[[ SUPPLIED RECORDS, beginning ]]
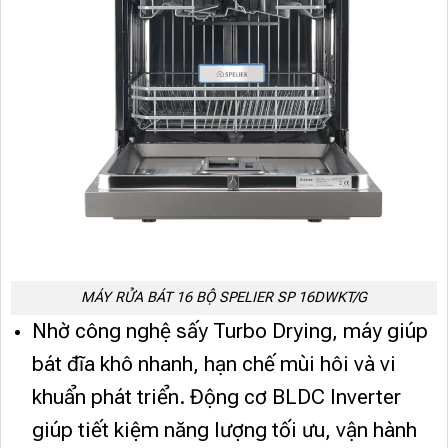
MÁY RỬA BÁT 16 BỘ SPELIER SP 16DWKT/G
Nhờ công nghệ sấy Turbo Drying, máy giúp
bát đĩa khô nhanh, hạn chế mùi hôi và vi
khuẩn phát triển. Động cơ BLDC Inverter
giúp tiết kiệm năng lượng tối ưu, vận hành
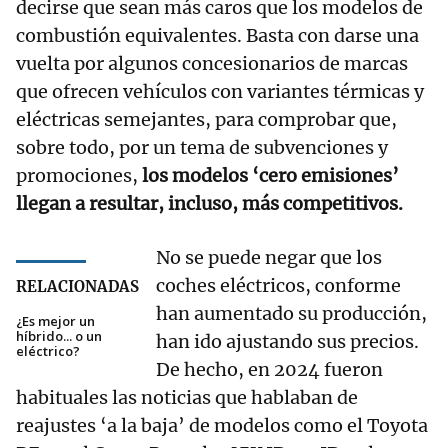
decirse que sean más caros que los modelos de
combustión equivalentes. Basta con darse una
vuelta por algunos concesionarios de marcas
que ofrecen vehículos con variantes térmicas y
eléctricas semejantes, para comprobar que,
sobre todo, por un tema de subvenciones y
promociones,
los modelos ‘cero emisiones’
llegan a resultar, incluso, más competitivos.
No se puede negar que los
coches eléctricos, conforme
RELACIONADAS
han aumentado su producción,
¿Es mejor un
híbrido... o un
han ido ajustando sus precios.
eléctrico?
De hecho, en 2024 fueron
habituales las noticias que hablaban de
reajustes ‘a la baja’ de modelos como el Toyota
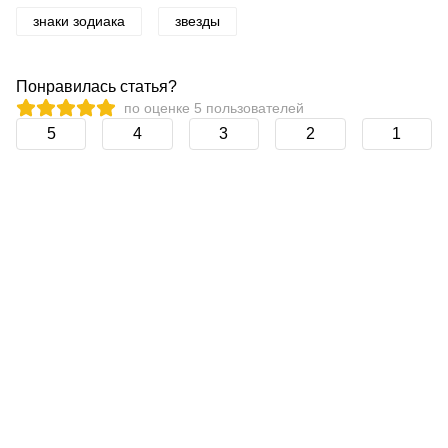
знаки зодиака
звезды
Понравилась статья?
по оценке
5
пользователей
5
4
3
2
1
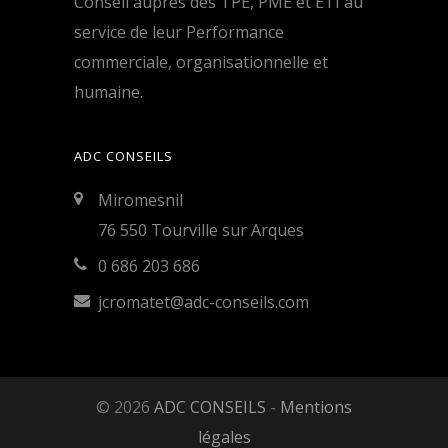
Conseil auprès des TPE, PME et ETI au
service de leur Performance
commerciale, organisationnelle et
humaine.
ADC CONSEILS
Miromesnil
76 550 Tourville sur Arques
0 686 203 686
jcromatet@adc-conseils.com
© 2026
ADC CONSEILS
-
Mentions
légales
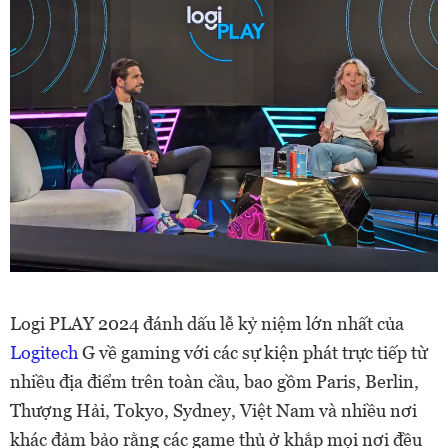
Logi PLAY 2024 đánh dấu lễ kỷ niệm lớn nhất của
Logitech
G về gaming với các sự kiện phát trực tiếp từ
nhiều địa điểm trên toàn cầu, bao gồm Paris, Berlin,
Thượng Hải, Tokyo, Sydney, Việt Nam và nhiều nơi
khác đảm bảo rằng các game thủ ở khắp mọi nơi đều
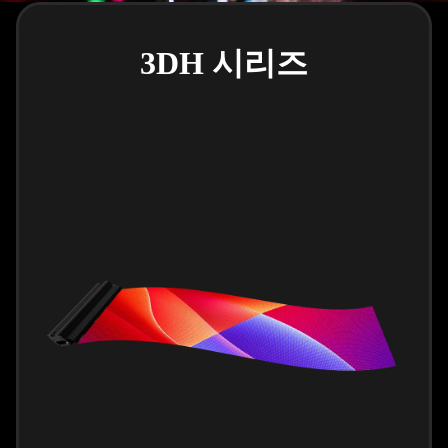
3DH 시리즈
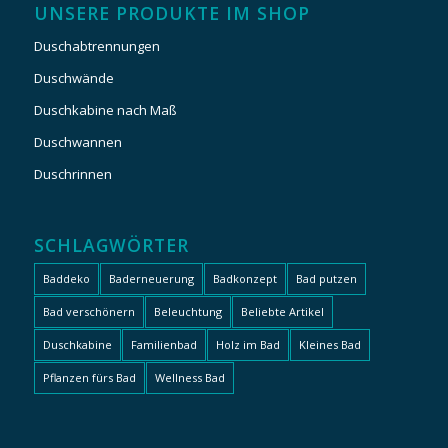
UNSERE PRODUKTE IM SHOP
Duschabtrennungen
Duschwände
Duschkabine nach Maß
Duschwannen
Duschrinnen
SCHLAGWÖRTER
Baddeko
Baderneuerung
Badkonzept
Bad putzen
Bad verschönern
Beleuchtung
Beliebte Artikel
Duschkabine
Familienbad
Holz im Bad
Kleines Bad
Pflanzen fürs Bad
Wellness Bad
[[ SUPPLIED RECORDS, end ]]
Above are the records; copy every one of them exactly and omit the images.

RESULT BELOW:
MÁY RỬA BÁT 16 BỘ SPELIER SP 16DWKT/G
Nhờ công nghệ sấy Turbo Drying, máy giúp
bát đĩa khô nhanh, hạn chế mùi hôi và vi
khuẩn phát triển. Động cơ BLDC Inverter
giúp tiết kiệm năng lượng tối ưu, vận hành
decirse que sean más caros que los modelos de
combustión equivalentes. Basta con darse una
vuelta por algunos concesionarios de marcas
que ofrecen vehículos con variantes térmicas y
eléctricas semejantes, para comprobar que,
sobre todo, por un tema de subvenciones y
promociones,
los modelos ‘cero emisiones’
llegan a resultar, incluso, más competitivos.
No se puede negar que los
coches eléctricos, conforme
RELACIONADAS
han aumentado su producción,
¿Es mejor un
híbrido... o un
han ido ajustando sus precios.
eléctrico?
De hecho, en 2024 fueron
habituales las noticias que hablaban de
reajustes ‘a la baja’ de modelos como el Toyota
знаки зодиака
звезды
Понравилась статья?
по оценке
5
пользователей
5
4
3
2
1
Conseil auprès des TPE, PME et ETI au
service de leur Performance
commerciale, organisationnelle et
humaine.
ADC CONSEILS
Miromesnil
76 550 Tourville sur Arques
0 686 203 686
jcromatet@adc-conseils.com
© 2026
ADC CONSEILS
-
Mentions
légales
Logi PLAY 2024 đánh dấu lễ kỷ niệm lớn nhất của
Logitech
G về gaming với các sự kiện phát trực tiếp từ
nhiều địa điểm trên toàn cầu, bao gồm Paris, Berlin,
Thượng Hải, Tokyo, Sydney, Việt Nam và nhiều nơi
khác đảm bảo rằng các game thủ ở khắp mọi nơi đều
3DH 시리즈
UNSERE PRODUKTE IM SHOP
Duschabtrennungen
Duschwände
Duschkabine nach Maß
Duschwannen
Duschrinnen
SCHLAGWÖRTER
Baddeko
Baderneuerung
Badkonzept
Bad putzen
Bad verschönern
Beleuchtung
Beliebte Artikel
Duschkabine
Familienbad
Holz im Bad
Kleines Bad
Pflanzen fürs Bad
Wellness Bad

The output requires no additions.